Graduate Institute of Biomedical Sciences, Chang Gung University, No.259, Wenhua 1st Rd., Guishan Dist., Taoyuan City, 333, Taiwan.
Department of Microbiology and Immunology, Chang Gung University, No.259, Wenhua 1st Rd., Guishan Dist., Taoyuan City, 333, Taiwan.
J Exp Clin Cancer Res. 2018 May 10;37(1):102. doi: 10.1186/s13046-018-0754-y.
Aberrant hypermethylation of cellular genes is a common phenomenon to inactivate genes and promote tumorigenesis in nasopharyngeal carcinoma (NPC).
Methyl binding domain (MBD)-ChIP sequencing of NPC cells, microarray data of NPC biopsies and gene ontology analysis were conducted to identify a potential tumor suppressor gene CLDN11 that was both hypermethylated and downregulated in NPC. Bisulfite sequencing, qRT-PCR, immunohistochemistry staining of the NPC clinical samples and addition of methylation inhibitor, 5'azacytidine, in NPC cells were performed to verify the correlation between DNA hypermethylation and expression of CLDN11. Promoter reporter and EMSA assays were used to dissect the DNA region responsible for transcription activator binding and to confirm whether DNA methylation could affect activator's binding, respectively. CLDN11 was transiently overexpressed in NPC cells followed by cell proliferation, migration, invasion assays to characterize its biological roles. Co-immunoprecipitation experiments and proteomic approach were carried out to identify novel interacting protein(s) and the binding domain of CLDN11. Anti-tumor activity of the CLDN11 was elucidated by in vitro functional assay.

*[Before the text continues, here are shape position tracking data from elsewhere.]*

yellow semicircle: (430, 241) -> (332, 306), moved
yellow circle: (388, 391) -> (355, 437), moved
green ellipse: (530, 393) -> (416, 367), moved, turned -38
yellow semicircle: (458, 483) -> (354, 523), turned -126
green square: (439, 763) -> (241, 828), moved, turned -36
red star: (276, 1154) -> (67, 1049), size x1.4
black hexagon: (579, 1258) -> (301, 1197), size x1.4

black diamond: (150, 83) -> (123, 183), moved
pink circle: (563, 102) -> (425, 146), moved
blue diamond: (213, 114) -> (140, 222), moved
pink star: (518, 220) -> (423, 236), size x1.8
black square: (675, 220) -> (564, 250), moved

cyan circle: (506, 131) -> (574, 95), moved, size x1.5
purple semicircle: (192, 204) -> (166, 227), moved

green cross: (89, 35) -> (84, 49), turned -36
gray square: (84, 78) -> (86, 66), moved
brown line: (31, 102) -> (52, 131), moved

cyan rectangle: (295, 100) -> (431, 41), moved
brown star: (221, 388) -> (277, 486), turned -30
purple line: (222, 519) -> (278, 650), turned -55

A tight junction gene, CLDN11, was identified as differentially hypermethylated gene in NPC. High methylation percentage of CLDN11 promoter in paired NPC clinical samples was correlated with low mRNA expression level. Immunohistochemistry staining of NPC paired samples tissue array demonstrated that CLDN11 protein expression was relatively low in NPC tumors. Transcription activator GATA1 bound to CLDN11 promoter region - 62 to - 53 and its DNA binding activity was inhibited by DNA methylation. Re-expression of CLDN11 reduced cell migration and invasion abilities in NPC cells. By co-immunoprecipitation and liquid chromatography-tandem mass spectrometry LC-MS/MS, tubulin alpha-1b (TUBA1B) and beta-3 (TUBB3), were identified as the novel CLDN11-interacting proteins. CLDN11 interacted with these two tubulins through its intracellular loop and C-terminus. Furthermore, these domains were required for CLDN11-mediated cell migration inhibition. Treatment with a tubulin polymerization inhibitor, nocodazole, blocked NPC cell migration.
CLDN11 is a hypermethylated and downregulated gene in NPC. Through interacting with microtubules TUBA1B and TUBB3, CLDN11 blocks the polymerization of tubulins and cell migration activity. Thus, CLDN11 functions as a potential tumor suppressor gene and silencing of CLDN11 by DNA hypermethylation promotes NPC progression.
细胞基因的异常高甲基化是导致鼻咽癌(NPC)中基因失活和促进肿瘤发生的常见现象。
对 NPC 细胞进行甲基结合域(MBD)-ChIP 测序、NPC 活检的微阵列数据和基因本体论分析,以鉴定一个潜在的肿瘤抑制基因 CLDN11,该基因在 NPC 中既发生高甲基化,又表达下调。对 NPC 临床样本进行亚硫酸氢盐测序、qRT-PCR、免疫组织化学染色以及在 NPC 细胞中添加甲基化抑制剂 5'-氮杂胞苷,以验证 CLDN11 的 DNA 高甲基化与表达之间的相关性。启动子报告基因和电泳迁移率变动分析(EMSA)实验分别用于剖析负责转录激活剂结合的 DNA 区域,并确认 DNA 甲基化是否会影响激活剂的结合。在 NPC 细胞中转瞬过表达 CLDN11,随后进行细胞增殖、迁移和侵袭实验,以鉴定其生物学功能。通过免疫共沉淀实验和蛋白质组学方法鉴定 CLDN11 的新相互作用蛋白及其结合域。通过体外功能测定法阐明 CLDN11 的抗肿瘤活性。
紧密连接基因 CLDN11 被鉴定为 NPC 中差异高甲基化的基因。配对 NPC 临床样本中 CLDN11 启动子的高甲基化百分比与低 mRNA 表达水平相关。NPC 配对样本组织阵列的免疫组织化学染色显示,CLDN11 蛋白在 NPC 肿瘤中表达相对较低。转录激活因子 GATA1 结合于 CLDN11 启动子区域-62 至-53,其 DNA 结合活性受到 DNA 甲基化的抑制。CLDN11 的重新表达降低了 NPC 细胞的迁移和侵袭能力。通过免疫共沉淀和液相色谱-串联质谱联用(LC-MS/MS),鉴定出微管蛋白 alpha-1b(TUBA1B)和 beta-3(TUBB3)为 CLDN11 的新相互作用蛋白。CLDN11 通过其细胞内环和 C 末端与这两个微管蛋白相互作用。此外,这些结构域对于 CLDN11 介导的细胞迁移抑制是必需的。用微管蛋白聚合抑制剂长春花碱处理阻断了 NPC 细胞的迁移。
CLDN11 是 NPC 中高甲基化和下调的基因。通过与微管蛋白 TUBA1B 和 TUBB3 相互作用,CLDN11 阻止微管蛋白的聚合和细胞迁移活性。因此,CLDN11 作为一种潜在的肿瘤抑制基因发挥作用,DNA 高甲基化导致 CLDN11 失活,促进 NPC 的进展。